Author : Sarah Horton
ISBN : 9780520283268
Genre : Social Science
File Size : 71.58 MB
Format : PDF, ePub
Download : 706
Read : 493

"They Leave Their Kidneys in the Fields takes the reader on an ethnographic tour of the melon and corn harvesting fields in California's Central Valley to understand why farmworkers die at work each summer. Laden with captivating detail of farmworkers' daily work and home lives, Horton examines how U.S. immigration policy and the historic exclusion of farmworkers from the promises of liberalism has made migrant farmworkers what she calls 'exceptional workers.' She explores the deeply intertwined political, legal, and social factors that place Latino migrants at particular risk of illness and injury in the fields, as well as the patchwork of health care, disability, and Social Security policies that provide them little succor when they become sick or grow old. The book takes an in-depth look at the work risks faced by migrants at all stages of life: as teens, in their middle-age, and ultimately as elderly workers. By following the lives of a core group of farmworkers over nearly a decade, Horton provides a searing portrait of how their precarious immigration and work statuses culminate in preventable morbidity and premature death"--Provided by publisher.
Category: Social Science

The Case Against Immigration

Author : Roy Howard Beck
ISBN : 9780393039153
Genre : Social Science
File Size : 49.27 MB
Format : PDF, Kindle
Download : 680
Read : 1185

Argues current immigration levels hurt individuals to communities
Category: Social Science

Forgotten Citizens

Author : Luis Zayas
ISBN : 9780190211141
Genre : Psychology
File Size : 53.11 MB
Format : PDF, ePub, Mobi
Download : 631
Read : 944

The United States Constitution insures that all persons born in the US are citizens with equal protection under the law. But in today's America, the US-born children of undocumented immigrants--over four million of them--do not enjoy fully the benefits of citizenship or of feeling that they belong. Children in mixed-status families are forgotten in the loud and discordant immigration debate. They live under the constant threat that their parents will suddenly be deported. Their parents face impossible decisions: make their children exiles or make them orphans.

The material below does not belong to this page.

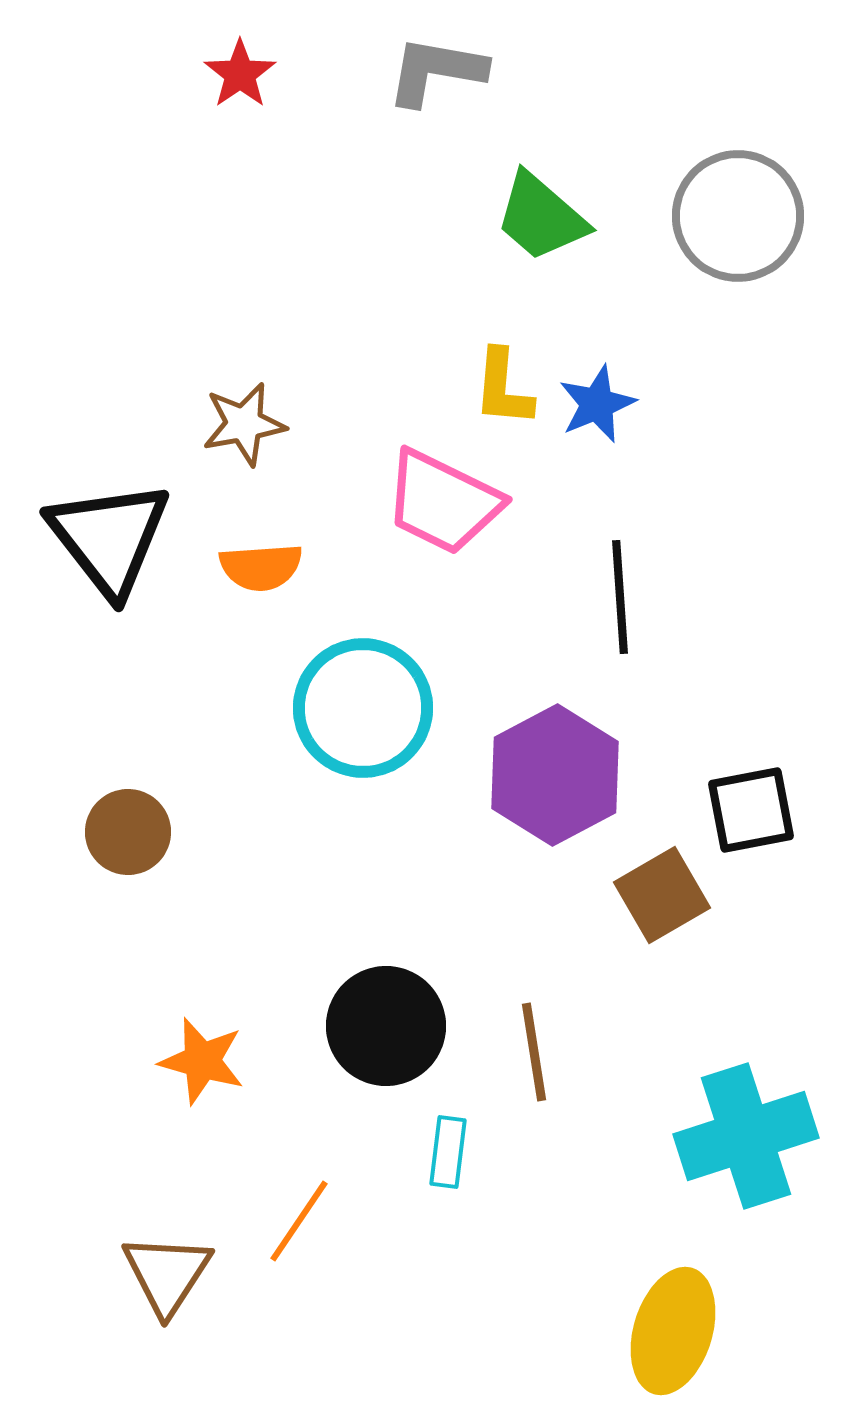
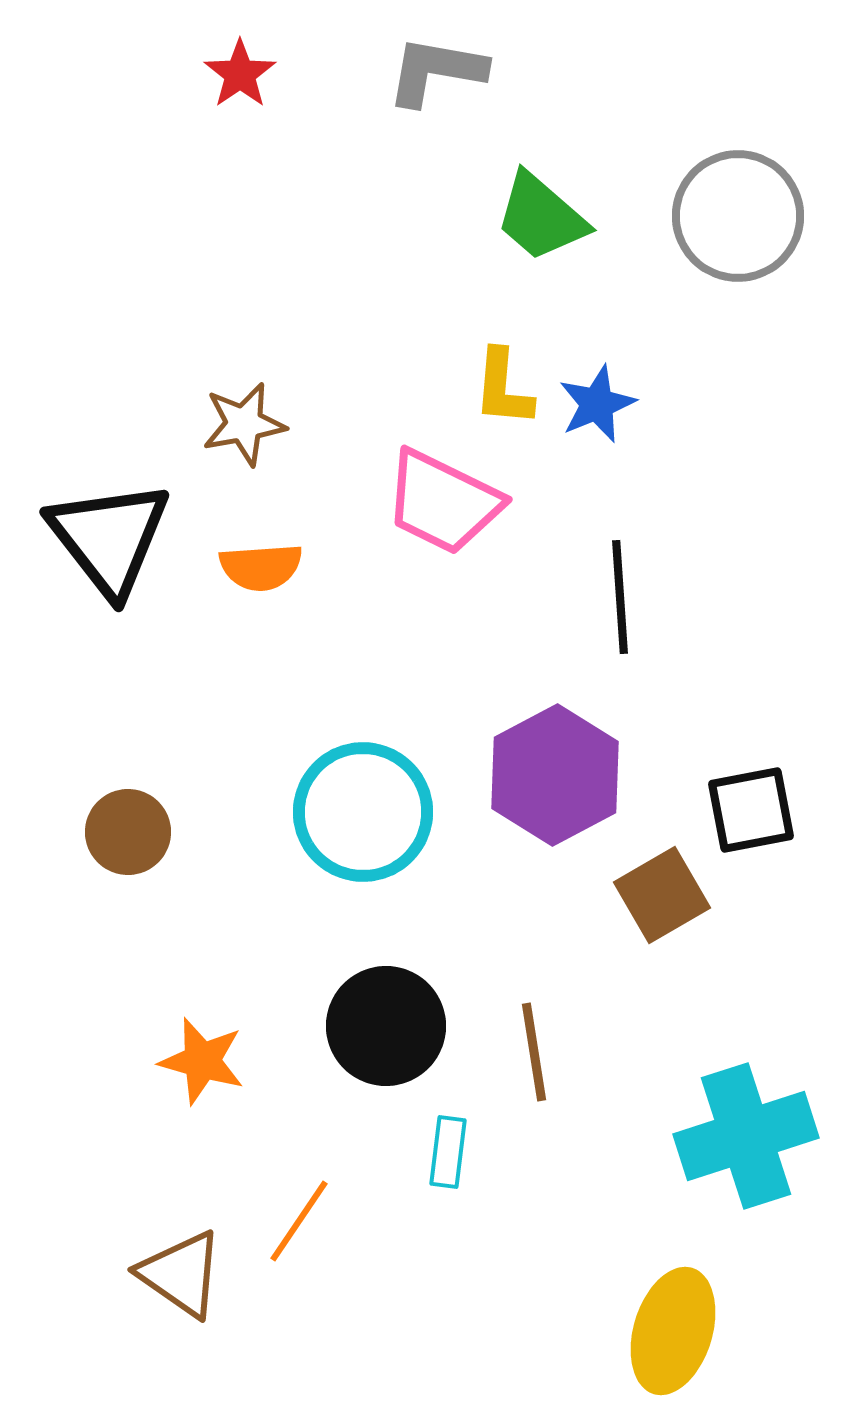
cyan circle: moved 104 px down
brown triangle: moved 14 px right; rotated 28 degrees counterclockwise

In Forgotten Citizens, Luis Zayas holds a mirror to a nation in crisis, providing invaluable perspectives for anyone brave enough to look. Zayas draws on his extensive work as a mental health clinician and researcher to present the most complete picture yet of how immigration policy subverts children's rights, harms their mental health, and leaves lasting psychological trauma. We meet Virginia, a kindergartener so terrified of revealing her family's status that she took her father's warning don't say anything so literally she hadn't spoken in school in over a year. We hear from Brandon, exiled with his family to Mexico, who worries that his father will die in the desert trying to immigrate again. Children like Virginia and Brandon have been silenced and their stories largely overlooked in the broader debates about immigration policy. As this book demonstrates, we can no longer afford to ignore them.